Task => Count the lines in the data below holding the string "that" and write the total by itself.

Data provided =>
# # # #

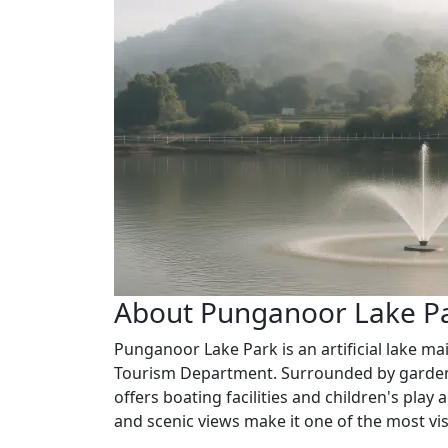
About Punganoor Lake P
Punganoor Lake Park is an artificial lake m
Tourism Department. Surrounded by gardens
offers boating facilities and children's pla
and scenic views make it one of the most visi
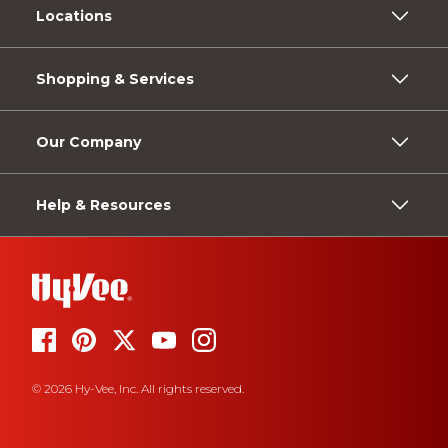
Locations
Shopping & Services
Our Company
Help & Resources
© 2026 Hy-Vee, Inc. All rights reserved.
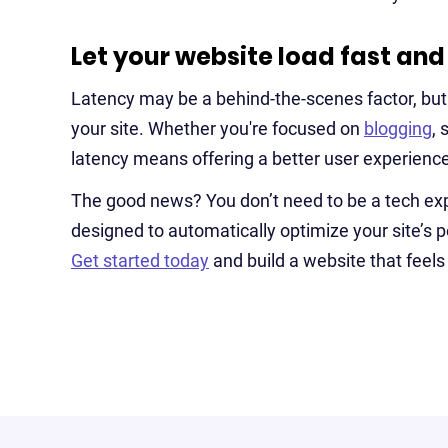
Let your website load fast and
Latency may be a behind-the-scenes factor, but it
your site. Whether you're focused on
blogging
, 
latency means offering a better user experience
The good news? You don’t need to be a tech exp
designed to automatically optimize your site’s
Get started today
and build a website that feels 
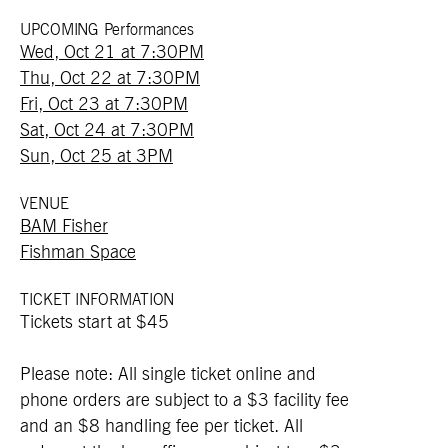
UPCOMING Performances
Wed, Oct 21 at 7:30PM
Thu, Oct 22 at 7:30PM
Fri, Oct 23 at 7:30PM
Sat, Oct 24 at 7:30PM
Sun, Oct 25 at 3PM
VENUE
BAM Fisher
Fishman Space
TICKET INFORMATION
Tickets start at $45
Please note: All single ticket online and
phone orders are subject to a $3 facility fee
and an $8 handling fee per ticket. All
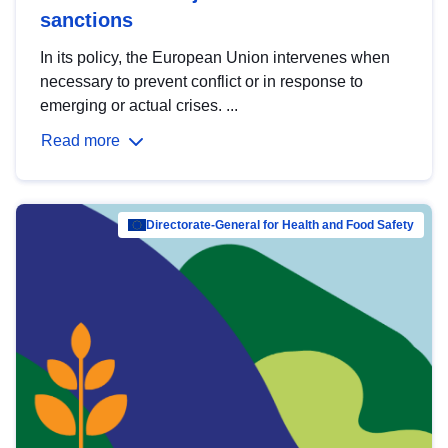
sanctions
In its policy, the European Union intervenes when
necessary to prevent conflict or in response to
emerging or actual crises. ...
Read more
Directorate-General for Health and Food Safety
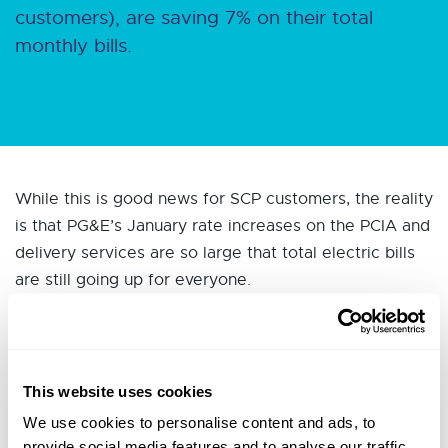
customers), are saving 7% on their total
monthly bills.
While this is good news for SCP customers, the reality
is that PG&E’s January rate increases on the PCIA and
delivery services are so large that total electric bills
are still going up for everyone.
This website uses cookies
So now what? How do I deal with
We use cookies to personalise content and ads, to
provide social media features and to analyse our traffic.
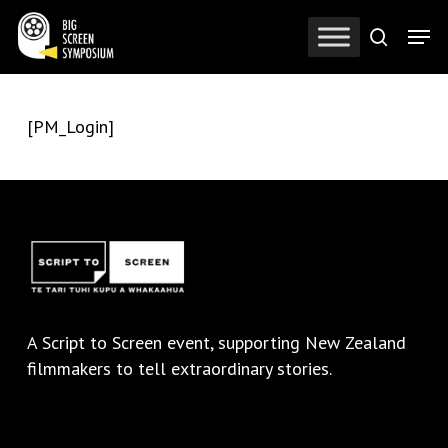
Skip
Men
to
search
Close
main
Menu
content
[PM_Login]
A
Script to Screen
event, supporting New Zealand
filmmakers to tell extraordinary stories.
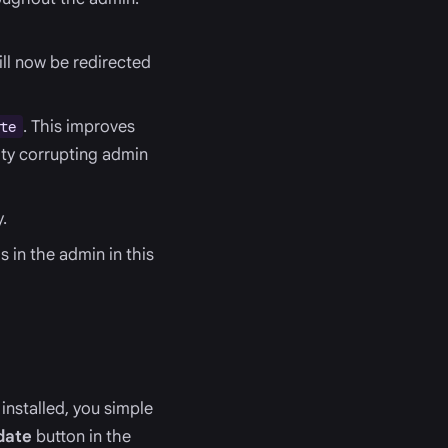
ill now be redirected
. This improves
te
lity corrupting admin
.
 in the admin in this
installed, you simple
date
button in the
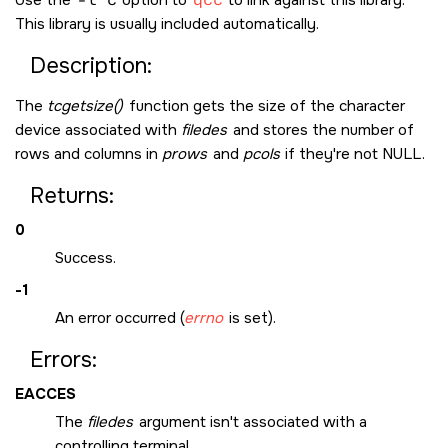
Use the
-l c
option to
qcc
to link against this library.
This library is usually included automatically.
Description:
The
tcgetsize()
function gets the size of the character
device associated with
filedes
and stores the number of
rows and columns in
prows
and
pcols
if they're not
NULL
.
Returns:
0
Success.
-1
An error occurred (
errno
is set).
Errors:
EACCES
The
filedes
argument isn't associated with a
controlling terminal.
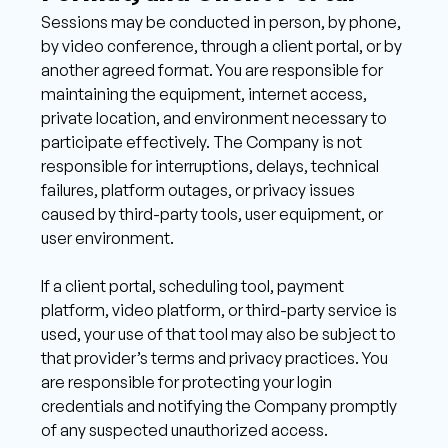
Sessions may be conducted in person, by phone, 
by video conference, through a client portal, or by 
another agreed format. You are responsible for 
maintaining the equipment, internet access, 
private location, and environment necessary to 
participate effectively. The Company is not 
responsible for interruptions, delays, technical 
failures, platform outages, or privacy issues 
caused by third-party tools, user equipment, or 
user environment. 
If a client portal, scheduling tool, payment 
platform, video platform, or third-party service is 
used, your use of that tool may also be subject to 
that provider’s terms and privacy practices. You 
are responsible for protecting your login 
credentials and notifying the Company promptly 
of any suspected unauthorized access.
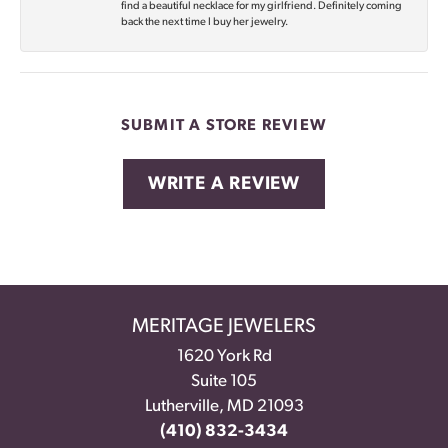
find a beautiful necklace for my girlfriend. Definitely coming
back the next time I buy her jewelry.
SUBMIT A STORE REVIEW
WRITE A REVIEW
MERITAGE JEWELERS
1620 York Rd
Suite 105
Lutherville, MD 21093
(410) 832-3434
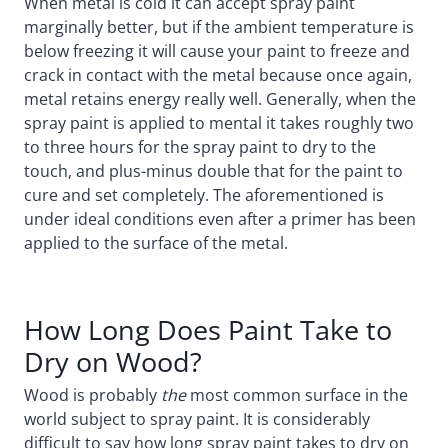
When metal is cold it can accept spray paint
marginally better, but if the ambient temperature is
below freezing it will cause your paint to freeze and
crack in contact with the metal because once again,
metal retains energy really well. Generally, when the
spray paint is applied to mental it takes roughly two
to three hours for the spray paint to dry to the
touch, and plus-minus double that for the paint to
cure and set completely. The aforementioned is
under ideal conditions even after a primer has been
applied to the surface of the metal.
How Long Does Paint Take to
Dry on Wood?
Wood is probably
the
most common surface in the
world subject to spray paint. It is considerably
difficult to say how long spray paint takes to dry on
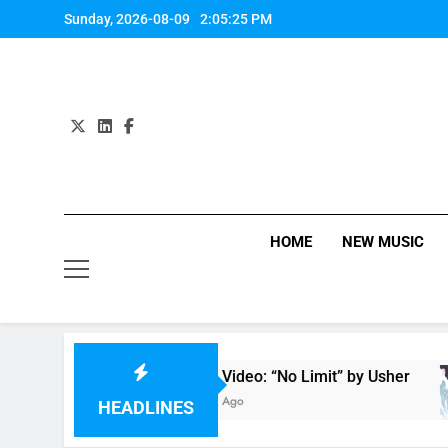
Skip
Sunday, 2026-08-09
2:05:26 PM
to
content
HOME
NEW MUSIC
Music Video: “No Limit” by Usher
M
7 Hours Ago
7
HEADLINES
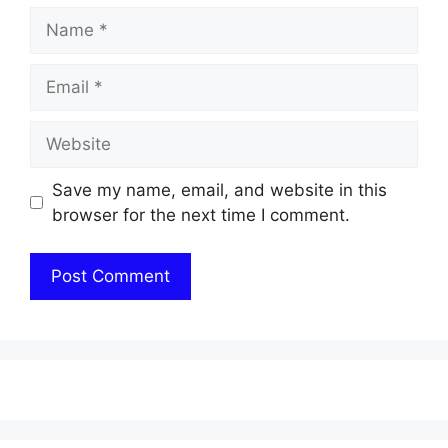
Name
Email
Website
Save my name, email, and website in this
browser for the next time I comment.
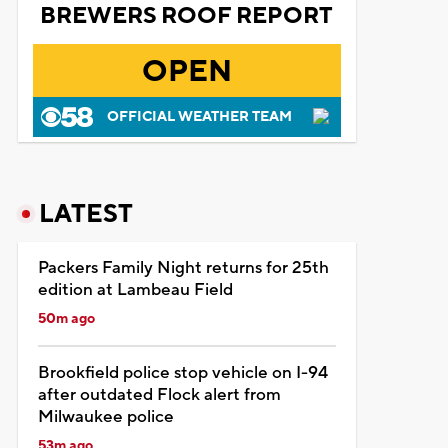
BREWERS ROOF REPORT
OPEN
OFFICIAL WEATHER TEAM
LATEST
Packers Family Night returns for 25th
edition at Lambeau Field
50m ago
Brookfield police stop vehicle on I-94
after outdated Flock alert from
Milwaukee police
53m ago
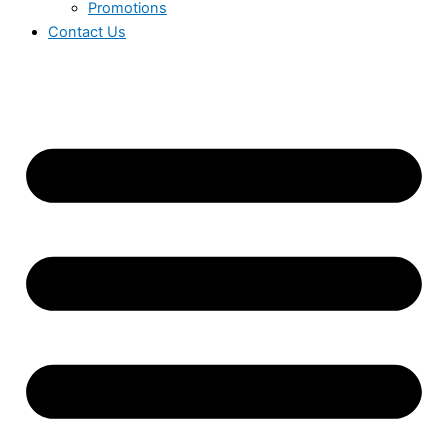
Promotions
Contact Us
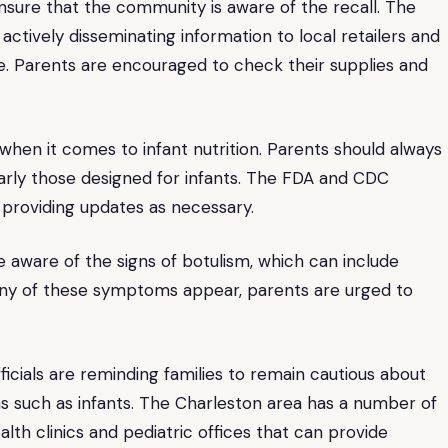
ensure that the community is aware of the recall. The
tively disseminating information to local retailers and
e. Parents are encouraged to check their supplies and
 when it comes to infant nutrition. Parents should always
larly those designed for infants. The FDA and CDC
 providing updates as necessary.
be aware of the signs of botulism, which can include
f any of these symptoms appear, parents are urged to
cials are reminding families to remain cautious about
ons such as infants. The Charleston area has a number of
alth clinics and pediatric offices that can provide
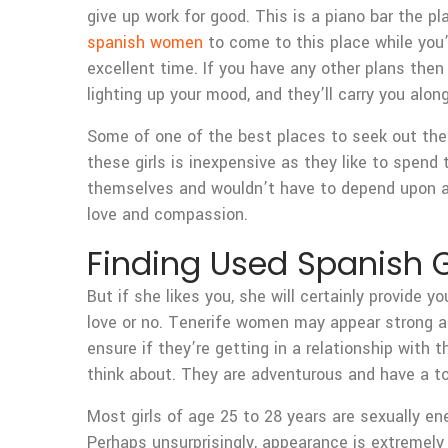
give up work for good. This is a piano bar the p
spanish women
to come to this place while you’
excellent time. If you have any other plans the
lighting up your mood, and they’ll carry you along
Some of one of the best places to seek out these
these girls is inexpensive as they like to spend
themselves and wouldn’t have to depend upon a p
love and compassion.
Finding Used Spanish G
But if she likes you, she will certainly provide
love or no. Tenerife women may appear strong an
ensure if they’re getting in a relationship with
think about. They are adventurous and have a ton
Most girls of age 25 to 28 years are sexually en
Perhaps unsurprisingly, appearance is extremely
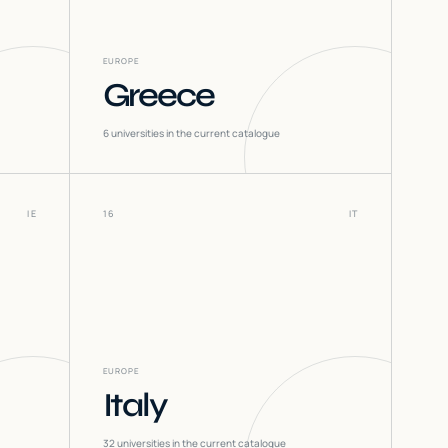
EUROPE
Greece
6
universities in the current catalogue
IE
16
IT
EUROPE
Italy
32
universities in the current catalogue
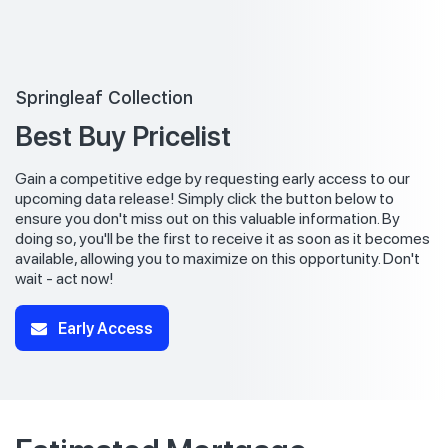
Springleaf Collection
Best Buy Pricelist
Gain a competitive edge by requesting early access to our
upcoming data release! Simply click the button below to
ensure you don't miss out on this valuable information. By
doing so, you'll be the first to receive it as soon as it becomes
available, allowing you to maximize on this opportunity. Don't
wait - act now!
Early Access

# # # #

Exercise output => 8